Review Comment:
The paper proposes formal reasoning methods to describe interactions between Web of Things (WoT) resources, with a particular emphasis on the presence of existentials representing physical entities. The main technical contributions of the paper are as follows: (i) the definition of the problem of "semantic discovery", which involves taking a knowledge base K and a query Q describing a form of interaction, and outputting a graph composed of pairs of resources that are entailed by K to interact according to Q, (ii) a tractable approach for semantic discovery under ELP knowledge bases and conjunctive queries Q, based on a form of existential chase that creates fresh individuals to satisfy/replace existential constraints up to a fixed length over which standard query answering techniques can be applied; (iii) an implementation of these ideas and experiments in real-world settings.
The paper is clearly on topic for the journal. There is quite a lot of ongoing work on the Web of Things (WoT), where the paper thus addresses a timely topic. What I particularly like about the paper is the mix of theory and practice; it not only roots the problem of semantic discovery in terms of an existing formal framework (ELP), but further implements and experiments with these ideas in practice.
On the other hand, unfortunately, I find quite a few key problems in the paper; many regard the presentation, but some further regard the research contribution itself and its novelty.
1) First and foremost, in terms of presentation, the authors do not clarify early on the concrete problem that they wish to tackle. While the second last paragraph of the introduction gives a rough idea, it is too vague for the reader to understand basic questions such as: what are the types of interactions considered, why are existentials of particular importance to the problem of determining interactions, how will these WoT systems be specified, why is discovering these types of interactions useful/important/challenging, etc. Hence at the end of the introduction, the reader remains blind as to what the authors are aiming at for the next several pages. A problem statement is finally introduced on page 10, well past midway in the paper (and still, this problem statement does not clarify many of the questions mentioned previously). In summary, the reader is asked to continue reading the paper on the faith that it may lead somewhere interesting rather than being informed/motivated from the outset. A direct, concrete, motivating example at the end of the introduction, based on a concrete input and output that illustrate the technical challenge, would help immensely.
2) The paper presents some formal methods to characterise and address the problem of semantic discovery, but unfortunately, throughout the paper, there are confusing or imprecise claims, unclear or broken notation, etc. In the end, this becomes such a problem that (when combined with 1 and other problems discussed later) the paper unfortunately becomes quite frustrating to read. As some examples of these types of problematic claims, notation, etc.:
* "Reasoning is not a particular ... task but a tool to complete such tasks." What is meant here? There are reasoning tasks and there are reasoning tools. I don't think "reasoning" itself is either a task or a tool.

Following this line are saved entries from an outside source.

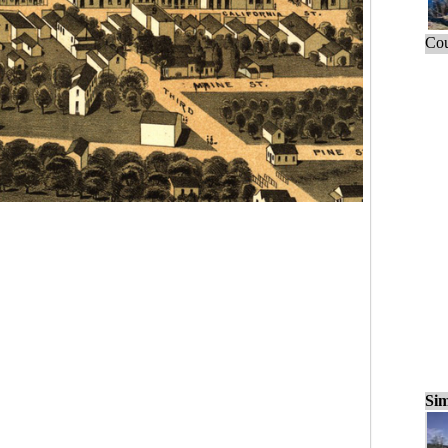
Cou
Sim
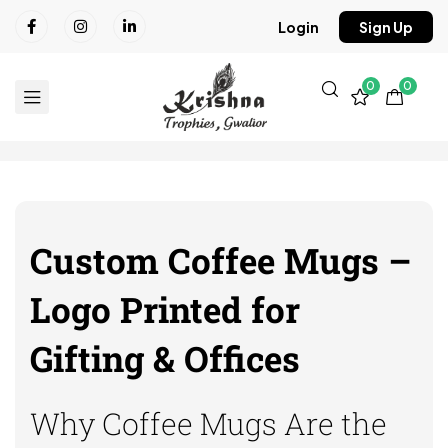
Login
Sign Up
0
0
Custom Coffee Mugs –
Logo Printed for
Gifting & Offices
Why Coffee Mugs Are the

* "In computational logic, every reasoning task can be reduced to problem of satisfiability" This is not true for every logic, particularly when features like negation are not present. For example, the entailment task K |= K' can often be reduced to deciding satisfiability for K ^ ¬K', but this requires negation (¬). I think here the authors may be confusing satisfiability for entailment? (In any case, it's not clear that *every reasoning task* can be reduced to entailment, or what "every reasoning task" really means.)
* 'and all blank nodes in G are replaced by "fresh" IRIs' Here I think you want to say that this is how G_c is produced? Otherwise the definition remains incomplete (and to complete it, one already needs to understand what is being defined!).
* Example 1: _:r2 will not, by default, be removed by the colouring process. There are two forms of canonicalisation: one simply colours the blank nodes; the other first removes redundant blank nodes (leaning) and then colours them. The user can choose which to apply. Only in the second form is _:r2 removed.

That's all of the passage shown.